**What the task asks**
Filter these entries down to the lines that hold the word "sola", and show each of them.

========

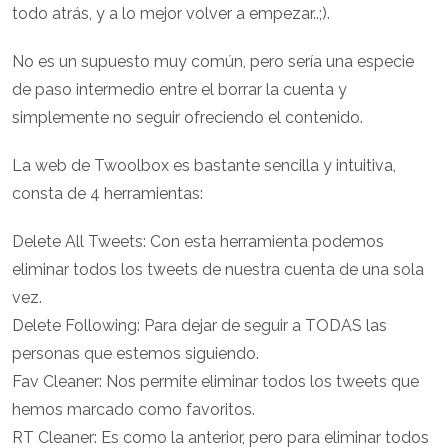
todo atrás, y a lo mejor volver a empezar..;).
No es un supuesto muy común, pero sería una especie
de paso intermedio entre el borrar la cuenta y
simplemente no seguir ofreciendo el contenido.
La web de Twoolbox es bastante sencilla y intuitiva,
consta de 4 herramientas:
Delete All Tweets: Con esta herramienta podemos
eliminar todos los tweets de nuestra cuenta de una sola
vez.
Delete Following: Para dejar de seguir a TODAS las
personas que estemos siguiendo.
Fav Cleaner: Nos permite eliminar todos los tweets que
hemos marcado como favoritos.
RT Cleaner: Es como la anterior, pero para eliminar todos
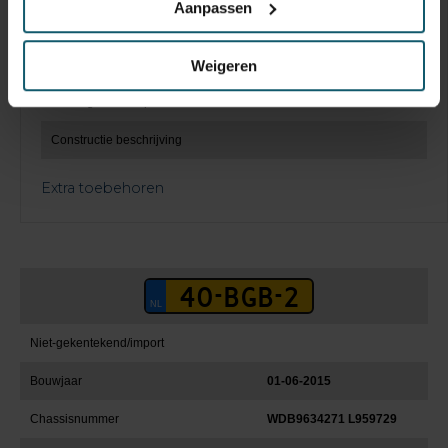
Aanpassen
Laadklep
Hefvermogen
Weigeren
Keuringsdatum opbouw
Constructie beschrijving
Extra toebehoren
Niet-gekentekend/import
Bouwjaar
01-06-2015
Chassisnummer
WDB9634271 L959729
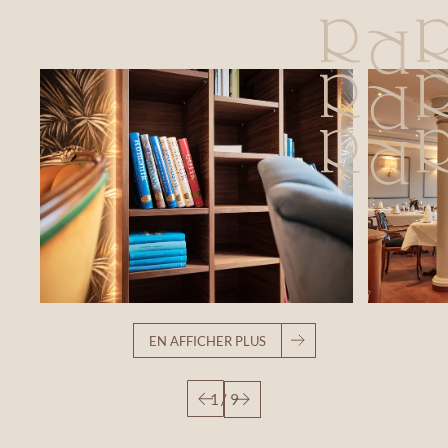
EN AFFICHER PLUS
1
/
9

========

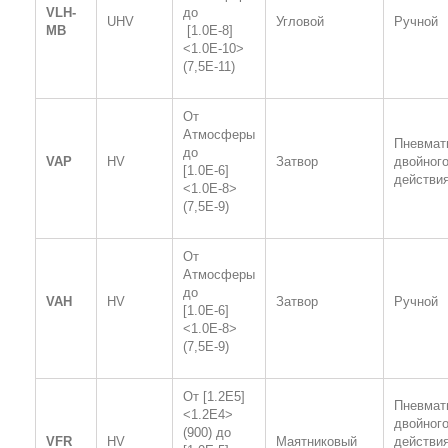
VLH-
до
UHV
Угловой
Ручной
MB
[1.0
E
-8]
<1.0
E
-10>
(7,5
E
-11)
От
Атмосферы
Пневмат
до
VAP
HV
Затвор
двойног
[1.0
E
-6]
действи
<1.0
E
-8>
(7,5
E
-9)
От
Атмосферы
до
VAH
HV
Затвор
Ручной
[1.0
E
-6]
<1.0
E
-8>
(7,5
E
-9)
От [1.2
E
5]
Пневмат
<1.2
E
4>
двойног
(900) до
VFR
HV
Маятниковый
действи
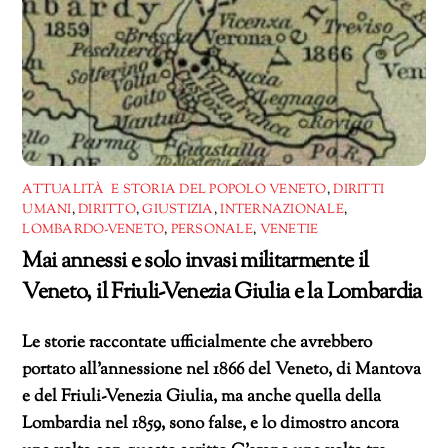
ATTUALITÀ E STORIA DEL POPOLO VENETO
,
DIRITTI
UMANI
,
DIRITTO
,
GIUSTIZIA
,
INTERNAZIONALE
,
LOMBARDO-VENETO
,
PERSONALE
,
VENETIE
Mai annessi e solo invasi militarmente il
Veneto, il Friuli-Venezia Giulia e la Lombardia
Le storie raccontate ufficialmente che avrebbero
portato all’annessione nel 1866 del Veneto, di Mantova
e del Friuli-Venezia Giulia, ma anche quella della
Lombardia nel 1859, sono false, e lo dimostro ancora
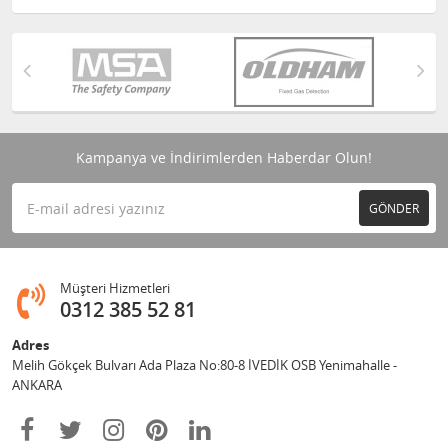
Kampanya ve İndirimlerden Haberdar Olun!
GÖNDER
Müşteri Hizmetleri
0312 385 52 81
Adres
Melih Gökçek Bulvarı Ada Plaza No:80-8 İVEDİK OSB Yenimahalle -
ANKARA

========

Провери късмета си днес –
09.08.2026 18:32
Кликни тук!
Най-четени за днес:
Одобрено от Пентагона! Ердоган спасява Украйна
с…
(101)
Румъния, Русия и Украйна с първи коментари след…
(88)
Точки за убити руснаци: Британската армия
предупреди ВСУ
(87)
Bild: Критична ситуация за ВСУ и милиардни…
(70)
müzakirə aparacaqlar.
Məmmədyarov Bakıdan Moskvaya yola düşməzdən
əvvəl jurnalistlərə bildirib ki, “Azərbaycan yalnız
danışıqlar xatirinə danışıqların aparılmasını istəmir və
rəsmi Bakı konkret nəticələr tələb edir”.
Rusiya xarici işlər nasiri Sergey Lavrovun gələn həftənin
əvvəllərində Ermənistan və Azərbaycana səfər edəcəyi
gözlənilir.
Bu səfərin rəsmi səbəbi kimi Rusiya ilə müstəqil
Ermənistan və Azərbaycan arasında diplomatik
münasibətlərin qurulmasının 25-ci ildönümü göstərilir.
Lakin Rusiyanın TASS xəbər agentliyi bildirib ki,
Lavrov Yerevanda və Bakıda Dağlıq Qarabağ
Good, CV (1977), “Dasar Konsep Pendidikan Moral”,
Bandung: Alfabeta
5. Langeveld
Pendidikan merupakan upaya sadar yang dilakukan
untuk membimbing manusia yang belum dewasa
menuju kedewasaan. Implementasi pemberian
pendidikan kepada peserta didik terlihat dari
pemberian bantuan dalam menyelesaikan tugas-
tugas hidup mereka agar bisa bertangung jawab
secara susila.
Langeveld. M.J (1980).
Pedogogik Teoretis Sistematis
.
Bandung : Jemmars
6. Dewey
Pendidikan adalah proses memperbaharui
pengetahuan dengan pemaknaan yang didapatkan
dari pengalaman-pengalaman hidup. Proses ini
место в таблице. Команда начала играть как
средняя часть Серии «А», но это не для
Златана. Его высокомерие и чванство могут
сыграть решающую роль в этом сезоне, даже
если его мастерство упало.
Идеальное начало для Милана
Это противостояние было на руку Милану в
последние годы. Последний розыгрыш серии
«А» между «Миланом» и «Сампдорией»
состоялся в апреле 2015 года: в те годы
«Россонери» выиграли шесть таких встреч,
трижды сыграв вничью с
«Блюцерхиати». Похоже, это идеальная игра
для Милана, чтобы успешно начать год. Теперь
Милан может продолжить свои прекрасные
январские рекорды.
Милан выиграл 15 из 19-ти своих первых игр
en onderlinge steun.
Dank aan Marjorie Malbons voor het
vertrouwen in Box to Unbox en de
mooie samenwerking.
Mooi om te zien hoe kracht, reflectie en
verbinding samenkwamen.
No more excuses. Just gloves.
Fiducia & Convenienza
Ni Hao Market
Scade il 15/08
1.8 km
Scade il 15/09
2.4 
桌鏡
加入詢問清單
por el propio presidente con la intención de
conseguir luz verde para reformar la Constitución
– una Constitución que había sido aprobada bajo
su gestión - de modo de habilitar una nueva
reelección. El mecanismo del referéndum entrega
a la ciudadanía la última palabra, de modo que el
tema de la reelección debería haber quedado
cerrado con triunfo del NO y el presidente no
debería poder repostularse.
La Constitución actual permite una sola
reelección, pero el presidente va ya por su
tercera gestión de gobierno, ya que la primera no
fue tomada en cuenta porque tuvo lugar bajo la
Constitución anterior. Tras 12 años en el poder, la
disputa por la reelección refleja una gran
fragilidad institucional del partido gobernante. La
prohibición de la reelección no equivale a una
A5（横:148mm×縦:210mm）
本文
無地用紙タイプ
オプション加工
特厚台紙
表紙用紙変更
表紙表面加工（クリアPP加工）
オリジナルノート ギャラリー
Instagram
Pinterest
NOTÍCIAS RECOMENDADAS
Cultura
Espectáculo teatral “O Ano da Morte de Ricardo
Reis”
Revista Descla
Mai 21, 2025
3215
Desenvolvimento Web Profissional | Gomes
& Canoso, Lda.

========

**Result for this task**
eliminar todos los tweets de nuestra cuenta de una sola
La Constitución actual permite una sola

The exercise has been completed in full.